Odette : Ontario is where industry, academia, research centers, incubators, accelerators and government work together to quickly bring world-changing concepts and ideas to market. It is truly an innovation ecosystem like no other. When investors see the number of top companies researching here, they are always surprised.

For example, GM chose to partner with the University of Waterloo to develop its next generation of self-driving cars rather than strictly using Silicon Valley. The 2017 Ford GT, an engineering masterpiece, was designed and built here. Johnson & Johnson’s Innovation launched its first JLABS incubator outside of the United States in downtown Toronto. And IBM Watson has partnered with the University Health Network in Toronto to fight Parkinson’s disease. The list goes on: Amazon, Apple, Microsoft, GE, AMD, Cisco, SAP, Xerox, Oracle, Google, Ericsson, Huawei, GlaxoSmithKline, and Pfizer are just a few of the others.

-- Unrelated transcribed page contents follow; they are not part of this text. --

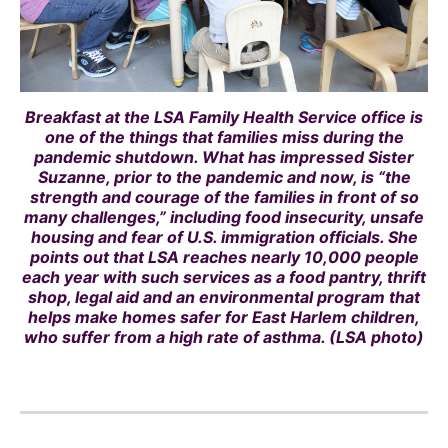
Breakfast at the LSA Family Health Service office is
one of the things that families miss during the
pandemic shutdown. What has impressed Sister
Suzanne, prior to the pandemic and now, is “the
strength and courage of the families in front of so
many challenges,” including food insecurity, unsafe
housing and fear of U.S. immigration officials. She
points out that LSA reaches nearly 10,000 people
each year with such services as a food pantry, thrift
shop, legal aid and an environmental program that
helps make homes safer for East Harlem children,
who suffer from a high rate of asthma. (LSA photo)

To encourage innovation, we have the Scientific Research and Experimental Development (SR&ED) program. Combined with various other provincial R&D programs, this can reduce after-tax costs by about 40-60%.

A D: Are SMEs (small and medium-sized enterprises) encouraged to invest in Ontario?

Odette : Absoutely. It is an ideal place for SMEs to connect to new and innovative supply chains such as those being forged in the high-tech automotive and fintech sectors. Innovation never sleeps; the small businesses of yesterday are the big players of tomorrow. And with the advent of artificial intelligence solutions that weren’t even possible just a few years ago, the growth trajectory of truly innovative and collaborative businesses will be nothing short of staggering. And there are few places in the world where this can happen outside of Ontario.